My question is based on the Erdos probabilistic method. I am trying to read from the paper here. The proof of Theorem 1 contains the statement
Since a block sequence is monochromatic with probability $2^{1−k}$, it follows from the linearity of expectation that the expected number of monochromatic k-term quasi-progressions under a random coloring is at most $2N^2(c/2)^k/(k − 1)$.

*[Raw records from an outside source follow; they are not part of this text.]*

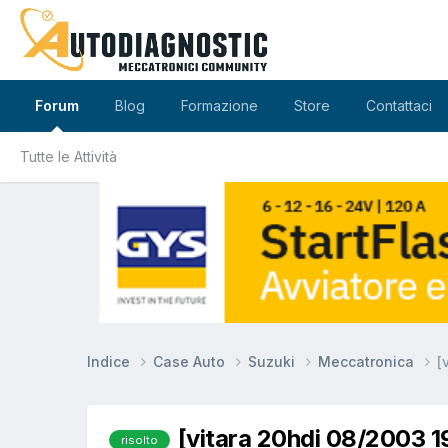
Forum
Blog
Formazione
Store
Contattaci
Tutte le Attività
Indice
Case Auto
Suzuki
Meccatronica
[
[vitara 20hdi 08/2003 
risolto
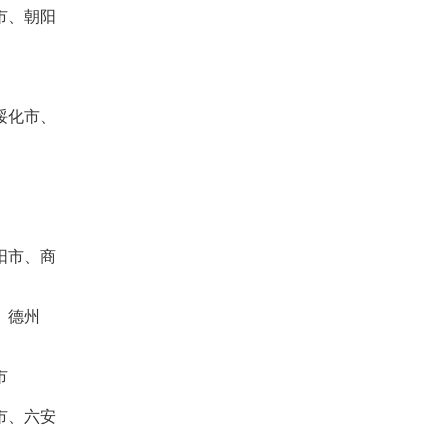
市、朝阳
绥化市、
阳市、商
、德州
市
市、六安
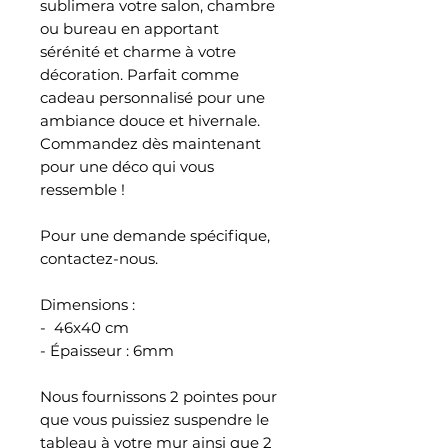
sublimera votre salon, chambre
ou bureau en apportant
sérénité et charme à votre
décoration. Parfait comme
cadeau personnalisé pour une
ambiance douce et hivernale.
Commandez dès maintenant
pour une déco qui vous
ressemble !
Pour une demande spécifique,
contactez-nous.
Dimensions :
- 46x40 cm
- Épaisseur : 6mm
Nous fournissons 2 pointes pour
que vous puissiez suspendre le
tableau à votre mur ainsi que 2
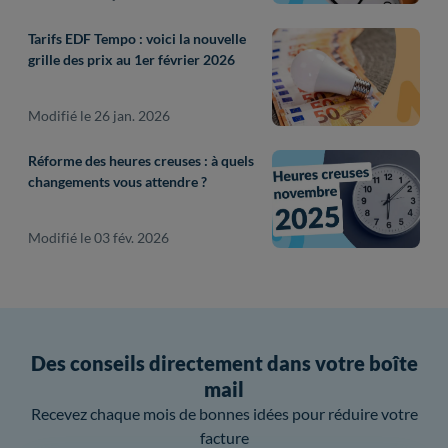
Tarifs EDF Tempo : voici la nouvelle
grille des prix au 1er février 2026
Modifié le 26 jan. 2026
Réforme des heures creuses : à quels
changements vous attendre ?
Modifié le 03 fév. 2026
Des conseils directement dans votre boîte
mail
Recevez chaque mois de bonnes idées pour réduire votre
facture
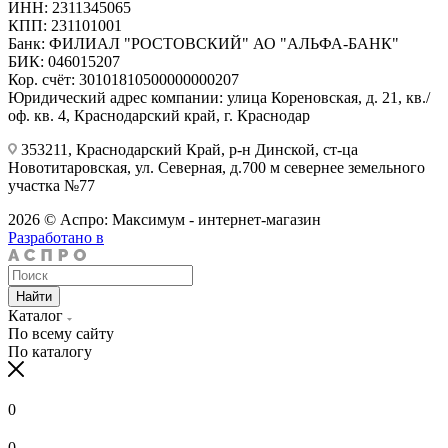
ИНН: 2311345065
КПП: 231101001
Банк: ФИЛИАЛ "РОСТОВСКИЙ" АО "АЛЬФА-БАНК"
БИК: 046015207
Кор. счёт: 30101810500000000207
Юридический адрес компании: улица Кореновская, д. 21, кв./
оф. кв. 4, Краснодарский край, г. Краснодар
353211, Краснодарский Край, р-н Динской, ст-ца
Новотитаровская, ул. Северная, д.700 м севернее земельного
участка №77
2026 © Аспро: Максимум - интернет-магазин
Разработано в
Найти
Каталог
По всему сайту
По каталогу
0
0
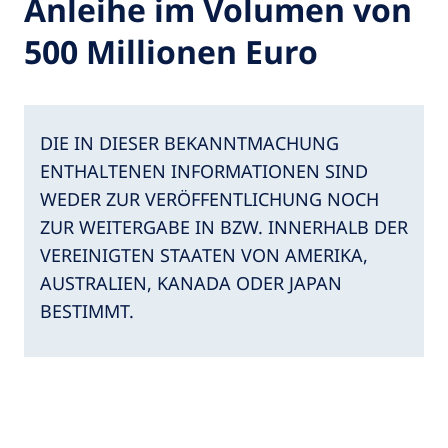
Anleihe im Volumen von
500 Millionen Euro
DIE IN DIESER BEKANNTMACHUNG
ENTHALTENEN INFORMATIONEN SIND
WEDER ZUR VERÖFFENTLICHUNG NOCH
ZUR WEITERGABE IN BZW. INNERHALB DER
VEREINIGTEN STAATEN VON AMERIKA,
AUSTRALIEN, KANADA ODER JAPAN
BESTIMMT.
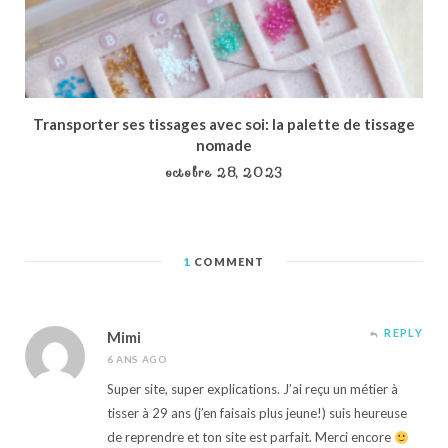
Transporter ses tissages avec soi: la palette de tissage
nomade
octobre 28, 2023
1
COMMENT
REPLY
Mimi
6 ANS AGO
Super site, super explications. J’ai reçu un métier à
tisser à 29 ans (j’en faisais plus jeune!) suis heureuse
de reprendre et ton site est parfait. Merci encore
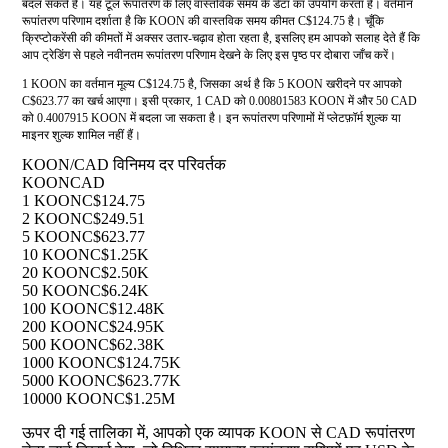
बदल सकते हैं। यह टूल रूपांतरण के लिए वास्तविक समय के डेटा का उपयोग करता है। वर्तमान
रूपांतरण परिणाम दर्शाता है कि KOON की वास्तविक समय कीमत C$124.75 है। चूँकि
क्रिप्टोकरेंसी की कीमतों में अक्सर उतार-चढ़ाव होता रहता है, इसलिए हम आपको सलाह देते हैं कि
आप ट्रेडिंग से पहले नवीनतम रूपांतरण परिणाम देखने के लिए इस पृष्ठ पर दोबारा जाँच करें।
1 KOON का वर्तमान मूल्य C$124.75 है, जिसका अर्थ है कि 5 KOON खरीदने पर आपको
C$623.77 का खर्च आएगा। इसी प्रकार, 1 CAD को 0.00801583 KOON में और 50 CAD
को 0.4007915 KOON में बदला जा सकता है। इन रूपांतरण परिणामों में प्लेटफ़ॉर्म शुल्क या
माइनर शुल्क शामिल नहीं हैं।
KOON/CAD विनिमय दर परिवर्तक
KOON
CAD
1 KOON
C$124.75
2 KOON
C$249.51
5 KOON
C$623.77
10 KOON
C$1.25K
20 KOON
C$2.50K
50 KOON
C$6.24K
100 KOON
C$12.48K
200 KOON
C$24.95K
500 KOON
C$62.38K
1000 KOON
C$124.75K
5000 KOON
C$623.77K
10000 KOON
C$1.25M
ऊपर दी गई तालिका में, आपको एक व्यापक KOON से CAD रूपांतरण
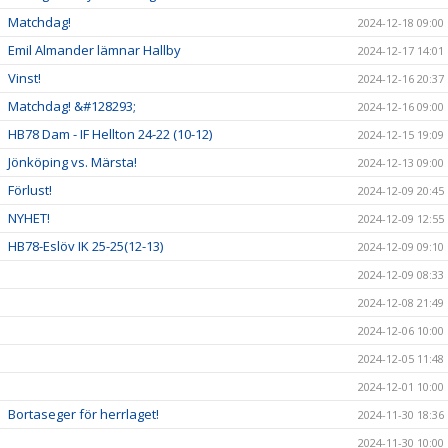
Matchdag!
2024-12-18 09:00
Emil Almander lämnar Hallby
2024-12-17 14:01
Vinst!
2024-12-16 20:37
Matchdag! &#128293;
2024-12-16 09:00
HB78 Dam - IF Hellton 24-22 (10-12)
2024-12-15 19:09
Jönköping vs. Märsta!
2024-12-13 09:00
Förlust!
2024-12-09 20:45
NYHET!
2024-12-09 12:55
HB78-Eslöv IK 25-25(12-13)
2024-12-09 09:10
2024-12-09 08:33
2024-12-08 21:49
2024-12-06 10:00
2024-12-05 11:48
2024-12-01 10:00
Bortaseger för herrlaget!
2024-11-30 18:36
2024-11-30 10:00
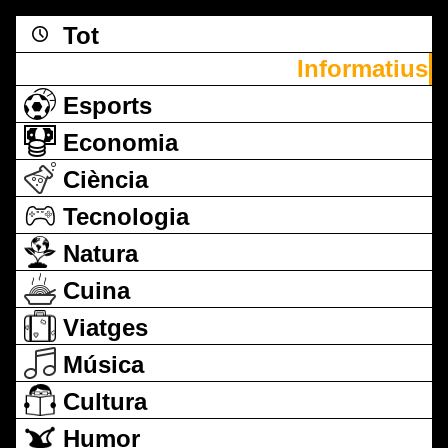
Tot
Informatius
Esports
Economia
Ciència
Tecnologia
Natura
Cuina
Viatges
Música
Cultura
Humor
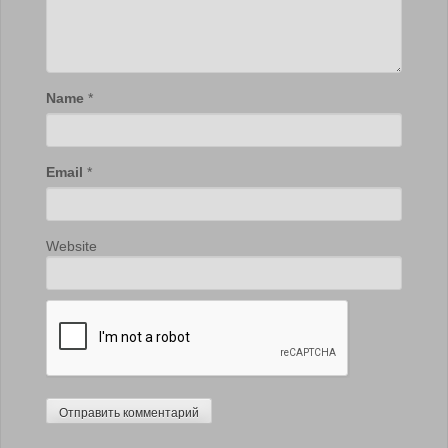
Name
*
Email
*
Website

Essentially as I understand the probablistic argument should run as follows: The probability of a particular event $A$ is $2^{1−k}$. We then conclude that the probability of the occuurence of any such event is bounded above by $2^{1−k}\times$ the number of such possible events. The number of possible events is bounded above as per the previous arguments (according to my understanding) in the paper by $N(N-k+1)c^k/(k − 1)$, and forcing $2N(N-k+1)(c/2)^k/(k − 1)$ to be less then $1$ will give us a bound for $N$ within which if $N$ is chosen the desired event is not guaranteed and hence we have a lower bound.
What I am unclear is about the following:
- The reference to the expected number ?
- Why is $2N(N-k+1)(c/2)^k/(k − 1)$ not used instead of $2N^2(c/2)^k/(k − 1)$ ?

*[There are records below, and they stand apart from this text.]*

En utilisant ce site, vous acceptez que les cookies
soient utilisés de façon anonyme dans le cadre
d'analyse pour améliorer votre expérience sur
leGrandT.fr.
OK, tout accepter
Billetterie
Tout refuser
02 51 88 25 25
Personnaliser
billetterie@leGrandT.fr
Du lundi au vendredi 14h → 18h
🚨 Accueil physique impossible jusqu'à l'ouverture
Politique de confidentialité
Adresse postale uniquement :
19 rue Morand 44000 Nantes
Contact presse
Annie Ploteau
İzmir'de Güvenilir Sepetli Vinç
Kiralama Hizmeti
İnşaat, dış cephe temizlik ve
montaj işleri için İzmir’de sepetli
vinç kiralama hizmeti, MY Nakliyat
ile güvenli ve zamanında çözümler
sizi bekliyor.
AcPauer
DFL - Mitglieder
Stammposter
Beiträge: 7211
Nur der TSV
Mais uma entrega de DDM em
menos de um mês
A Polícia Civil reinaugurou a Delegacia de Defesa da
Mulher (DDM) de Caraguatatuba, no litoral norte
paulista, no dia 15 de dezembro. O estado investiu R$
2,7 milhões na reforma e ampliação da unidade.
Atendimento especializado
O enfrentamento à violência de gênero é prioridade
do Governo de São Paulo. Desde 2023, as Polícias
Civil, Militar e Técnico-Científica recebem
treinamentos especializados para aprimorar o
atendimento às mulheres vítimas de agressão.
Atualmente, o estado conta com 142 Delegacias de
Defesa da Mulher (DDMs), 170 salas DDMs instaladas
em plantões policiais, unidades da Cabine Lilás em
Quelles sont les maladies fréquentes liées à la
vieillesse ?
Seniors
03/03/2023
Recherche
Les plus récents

If there is some further clarification needed I will be glad to supply it.
Thanks.
(Note that you’ve used both $K$ and $k$ for the paper’s $k$.) You get off track when you say
That product is actually the expected number of occurrences of the event. At that point he’s shown that if there are at most $c^k$ block sequences corresponding to $k$-term quasi-progressions of diameter $1$ having a particular first term and low difference, then the number of such block sequences is at most $$(N-k+1)\cdot\frac{N}{k-1}\cdot c^k\;.$$ The probability that any one of them is monochromatic is $\dfrac1{2^{k-1}}$, so by linearity of expectation the expected number of monochromatic sequences is at most $$(N-k+1)\cdot\frac{N}{k-1}\cdot c^k\cdot\frac1{2^{k-1}}\le\frac{2N^2}{k-1}\left(\frac{c}2\right)^k\;.$$
To put the matter in everyday terms, if you’re a basketball player and have a probability of $0.8$ of making a free throw, and you take $1000$ free throws, on average you can expect to make about $800$ of them. That’s the kind of reasoning used here, and it’s mathematically justifiable.
The replacement of $(N-k+1)N$ by $N^2$ is just a convenience, useful because $k$ is not specified. Even if $k=1$ this version works.